I’ve always wondered why sparkling red is viewed with disdain by some Australian wine writers. It seems curious to attack a style that is very much our own, works well with our climate and tastes superb. Odd, and unexplainable. Hunter Semillon similarly receives underwhelming support, as witnessed by how little top Sem gets drunk at wine show dinners (just Burgundy, thanks).
The Primo Estate Joseph Sparkling Red is the genre of red fizz that we should be celebrating, too.
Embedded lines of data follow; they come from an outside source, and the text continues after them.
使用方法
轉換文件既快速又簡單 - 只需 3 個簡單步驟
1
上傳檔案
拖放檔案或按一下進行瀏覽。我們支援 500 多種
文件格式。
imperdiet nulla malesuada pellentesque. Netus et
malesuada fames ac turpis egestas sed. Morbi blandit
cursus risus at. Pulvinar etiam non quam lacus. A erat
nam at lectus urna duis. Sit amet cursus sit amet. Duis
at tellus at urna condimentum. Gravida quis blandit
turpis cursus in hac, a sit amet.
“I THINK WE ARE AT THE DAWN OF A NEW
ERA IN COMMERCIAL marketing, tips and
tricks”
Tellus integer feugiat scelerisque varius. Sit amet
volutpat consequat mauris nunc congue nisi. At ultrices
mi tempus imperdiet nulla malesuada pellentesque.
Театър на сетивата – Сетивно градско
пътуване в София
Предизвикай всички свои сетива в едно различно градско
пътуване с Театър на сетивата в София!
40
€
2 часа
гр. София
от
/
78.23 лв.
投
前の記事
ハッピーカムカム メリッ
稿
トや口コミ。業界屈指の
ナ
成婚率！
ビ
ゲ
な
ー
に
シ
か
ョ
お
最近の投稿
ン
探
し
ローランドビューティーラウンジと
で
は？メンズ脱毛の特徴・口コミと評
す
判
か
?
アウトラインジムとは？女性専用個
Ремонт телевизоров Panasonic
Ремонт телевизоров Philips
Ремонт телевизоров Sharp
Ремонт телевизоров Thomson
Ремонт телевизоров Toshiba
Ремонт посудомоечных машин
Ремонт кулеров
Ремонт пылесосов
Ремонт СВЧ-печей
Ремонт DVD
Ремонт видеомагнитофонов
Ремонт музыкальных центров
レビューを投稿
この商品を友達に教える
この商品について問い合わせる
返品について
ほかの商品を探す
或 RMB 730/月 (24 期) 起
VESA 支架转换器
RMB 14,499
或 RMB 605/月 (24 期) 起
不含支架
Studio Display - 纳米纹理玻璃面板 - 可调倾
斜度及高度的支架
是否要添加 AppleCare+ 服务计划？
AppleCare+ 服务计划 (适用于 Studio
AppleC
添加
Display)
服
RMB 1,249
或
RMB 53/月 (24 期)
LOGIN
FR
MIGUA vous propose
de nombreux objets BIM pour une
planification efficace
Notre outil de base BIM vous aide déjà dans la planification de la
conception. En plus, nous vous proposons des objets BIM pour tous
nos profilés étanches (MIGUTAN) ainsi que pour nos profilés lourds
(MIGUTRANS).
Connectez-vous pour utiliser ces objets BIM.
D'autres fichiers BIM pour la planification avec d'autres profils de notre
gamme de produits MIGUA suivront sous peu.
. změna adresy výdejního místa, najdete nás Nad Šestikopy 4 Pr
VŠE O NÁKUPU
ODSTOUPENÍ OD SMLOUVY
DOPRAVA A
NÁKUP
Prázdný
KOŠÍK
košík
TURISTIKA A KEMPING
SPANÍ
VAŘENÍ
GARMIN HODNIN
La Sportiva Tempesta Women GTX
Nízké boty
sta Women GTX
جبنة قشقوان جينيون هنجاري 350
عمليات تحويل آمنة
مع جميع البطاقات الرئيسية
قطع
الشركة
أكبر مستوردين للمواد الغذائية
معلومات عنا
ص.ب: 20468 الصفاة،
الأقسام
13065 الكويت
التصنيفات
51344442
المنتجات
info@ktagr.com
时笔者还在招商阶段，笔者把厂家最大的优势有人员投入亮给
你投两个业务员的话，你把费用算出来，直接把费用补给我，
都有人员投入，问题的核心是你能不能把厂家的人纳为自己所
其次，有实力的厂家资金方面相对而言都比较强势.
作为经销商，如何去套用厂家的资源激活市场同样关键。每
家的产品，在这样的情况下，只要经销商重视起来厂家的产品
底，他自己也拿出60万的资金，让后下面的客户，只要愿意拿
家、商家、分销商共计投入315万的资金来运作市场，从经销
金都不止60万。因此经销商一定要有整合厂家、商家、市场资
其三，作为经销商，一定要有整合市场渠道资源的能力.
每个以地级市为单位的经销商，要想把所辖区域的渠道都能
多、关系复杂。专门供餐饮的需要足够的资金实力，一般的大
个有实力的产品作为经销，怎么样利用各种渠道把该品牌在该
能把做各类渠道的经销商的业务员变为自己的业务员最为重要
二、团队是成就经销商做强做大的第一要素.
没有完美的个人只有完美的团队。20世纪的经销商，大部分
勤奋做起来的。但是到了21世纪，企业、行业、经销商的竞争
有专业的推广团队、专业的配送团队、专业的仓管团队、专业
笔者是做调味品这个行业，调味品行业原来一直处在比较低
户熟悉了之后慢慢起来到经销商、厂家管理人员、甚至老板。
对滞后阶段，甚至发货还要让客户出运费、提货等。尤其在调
It’s a master stock of a wine, that couples the punch and power of young McLaren Vale Cabernet, Merlot and Shiraz with a treasure-trove solera of old Aussie wine things.
That solera alone – which famously includes much epic Australian ‘port’ and a pallet worth of old Grange – could qualify for National Wine Treasure status. You could place it up there with James Halliday’s eyebrows and Peter Gago’s love of ridiculous adjectives (read the official Penfolds tasting notes for those gems).
This Primo Estate Joseph Sparkling Red 2016 (disgorged mid last year) is a joyful wine, too. A wine of joy, to be drunk with or without Christmas ham (it’s bloody good ham wine).
I opened a bottle of this on Christmas Day – because that’s what I do on the 25th December – and from the first frothy maroon splash everyone was hooked, again. That decadent, powerful, hedonistic McLaren Vale choc plum swagger from the recent vintage components, tempered with a bonbon worth of extra bits. Think licorice, fruit cake, that smell of brickdust which all old South Australian reds all seem to have, roast beef and more. It’s a measured punch of rich Aussie red wine flavour, with sweetness yet not excess sugar, the fizz a softening touch before notable, ‘sparkling wine ain’t meant to have these’ tannins.
To be honest I couldn’t tell you whether this is a particularly good disgorgement, just because I haven’t tasted a well-stored bad one (and I’ve had a few vintages). All I know is that this is delicious vino, with a great story and an unrivalled uniqueness. Heck it even comes in an awkward-yet-awesome massive phallic bottle too. Why aren’t wines like this put forward as our icons?